157Palasty was a case, like the present, in which the purchaser failed to complete a contract for the sale of land and the vendor consequently terminated the contract.  The Court of Appeal upheld the vendor’s claim for interest damages for the delayed receipt of the balance of the purchase money up to the date of completion of the resale contract.  For reasons which are not readily apparent, the interest damages in Palasty were not calculated by reference to the actual interest expenses incurred by the vendor, but by taking the outstanding purchase price balance and applying the rates of interest set out in Schedule 5 to the Uniform Civil Procedure Rules 2005 (NSW).[80]

[80]See [2007] NSWCA 345 at [35]-[38].

158In Palasty, after referring to Hungerfords v Walker, Mason P observed[81] that “[i]nterest damages are now recoverable in a proper case”.  His Honour went on:[82]

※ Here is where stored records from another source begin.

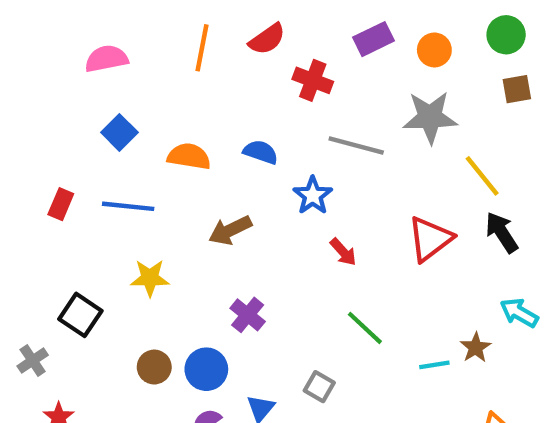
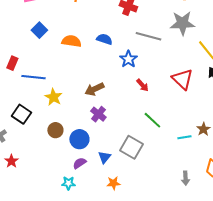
blue line: (128, 206) -> (33, 77), moved
brown arrow: (230, 230) -> (94, 89), moved
red triangle: (430, 239) -> (182, 79), turned -40
yellow star: (150, 278) -> (53, 97), turned 30
brown circle: (154, 367) -> (55, 130), moved
gray square: (319, 387) -> (131, 147), size x1.6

Hadley v Baxendale principles still apply with regard to this as with any other component of a contract damages award.

In the instant case the contract was designed, from the vendor’s point of view, to convert the property into cash needed for acquiring an alternative home.  While this was known to both parties the vendor’s loss in the timely receipt of the purchase moneys really fell within the first limb of Hadley v Baxendale.  It was a demonstrable loss incurred directly in consequence of the purchaser’s failure to complete on the due date.  Instead of getting the entire sale value of the property by that date, the vendor, having elected to terminate, was obliged to set about reselling the property in order to get its anticipated cash value. …

The primary judge was therefore correct in awarding interest damages for the delayed receipt of the balance of the purchase money between the date of termination and the date when the relevant loss came to an end with completion of the resale contract.  Interest damages spanning this full period depended upon the vendor showing, as he did, that he acted diligently in his efforts to resell.

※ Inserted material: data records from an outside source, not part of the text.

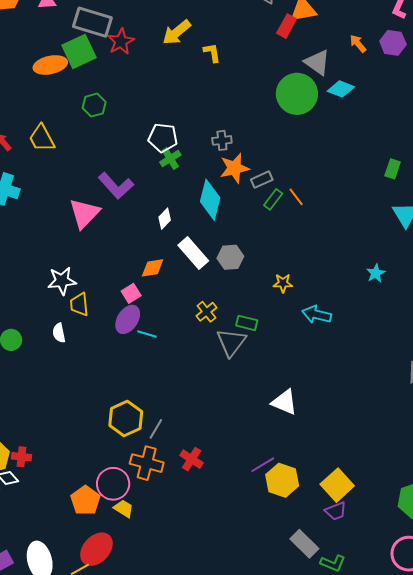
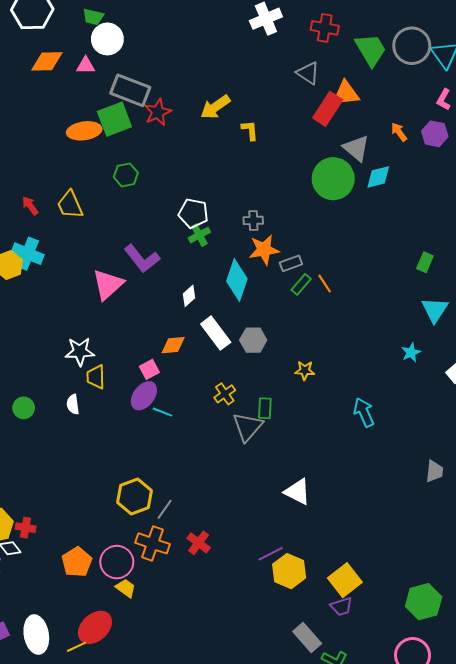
red rectangle: (287, 26) -> (328, 109), size x1.4
cyan diamond: (341, 89) -> (378, 177), turned -40
cyan star: (376, 273) -> (411, 352), moved
cyan arrow: (317, 314) -> (364, 412), moved, turned 48
green rectangle: (247, 323) -> (265, 408), turned 75
orange pentagon: (85, 500) -> (77, 562), moved

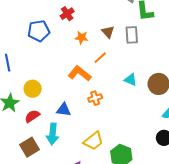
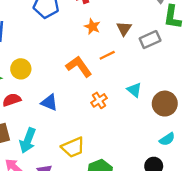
gray rectangle: (132, 35) -> (150, 40), turned 54
orange cross: (95, 98) -> (99, 100), moved, turned -32
cyan arrow: (53, 134) -> (28, 140), moved

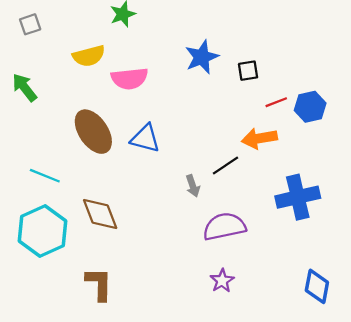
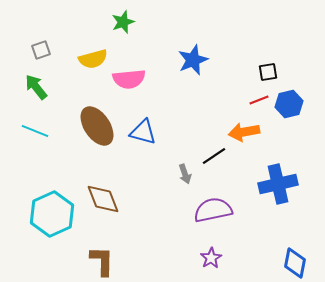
gray square: (30, 24) -> (41, 50), moved
black square: (248, 71) -> (268, 72), moved
cyan line: (45, 176) -> (35, 131), moved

It would be anomalous if the vendor could not recover damages in the nature of interest from the defaulting purchaser for the delayed receipt of the balance of the purchase price.  It has long been established that a purchaser can recover damages for loss of the net rents and profits due to delayed performance by the vendor. …”

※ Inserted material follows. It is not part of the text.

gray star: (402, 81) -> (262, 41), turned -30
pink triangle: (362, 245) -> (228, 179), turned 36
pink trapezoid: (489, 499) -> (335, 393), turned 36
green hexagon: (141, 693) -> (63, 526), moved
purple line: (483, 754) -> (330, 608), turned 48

[81][2007] NSWCA 345 at [51].

[82][2007] NSWCA 345 at [52]-[55].

159Palasty was referred to by the NSW Court of Appeal in Statewide Developments Pty Ltd v Higgins,[83] in which the vendor claimed damages including interest that it continued to pay on finance obtained to complete the development in which the subject property was situated.  The Court of Appeal in Statewide appears to have accepted that Palasty would, as a matter of principle, have permitted recovery of the interest expense claimed by the vendor in Statewide.[84]  However, the Court ultimately concluded that the evidence was insufficient to found a conclusion that the interest expense had been caused by the purchaser’s breach of contract.[85]  Rather, the vendor had retained the property for a period of several years between the date of the breach and the date of the trial and had not demonstrated that its failure to sell the property promptly was due to the purchaser’s breach as opposed to decisions made by the vendor.  The Court noted that this question of causation had not been an issue in Palasty because the vendor in that case had promptly put the house back on the market after termination of the initial contract.[86] 

[83][2011] NSWCA 35.

[84][2011] NSWCA 35 at [61]-[63].

[85][2011] NSWCA 35 at [69]-[73].

[86][2011] NSWCA 35 at [63].

160In McLennan v Dannaoui,[87] the plaintiff vendors sought, amongst other things, interest on the sale proceeds between the date on which the first contract was rescinded for the defendant’s breach and the date on which the resale contract settled.  Judge Wise observed[88] that this was in substance a claim for interest under Hungerfords v Walker.  His Honour went on:[89] “In such cases damages are claimed for the loss of use of money that should have been paid to the plaintiff at an earlier date.  Sometimes it may be based on the fact that the plaintiff had a loan which it can demonstrate would have been paid down, thus saving it the contractual interest it had to pay”.  However, in McLennan, there was no evidence of any such loan, or indeed any use to which the moneys in question would have been put, and accordingly the Hungerfords claim failed for want of evidence.

[87][2024] VCC 1786.

[88][2024] VCC 1786 at [97].

[89][2024] VCC 1786 at [98].

161In the present case, unlike McLennan, there was evidence of the plaintiff’s mortgage account and the interest which she incurred thereon during the relevant period.  Furthermore, Ms Grusauskas gave the following unchallenged evidence in chief:[90]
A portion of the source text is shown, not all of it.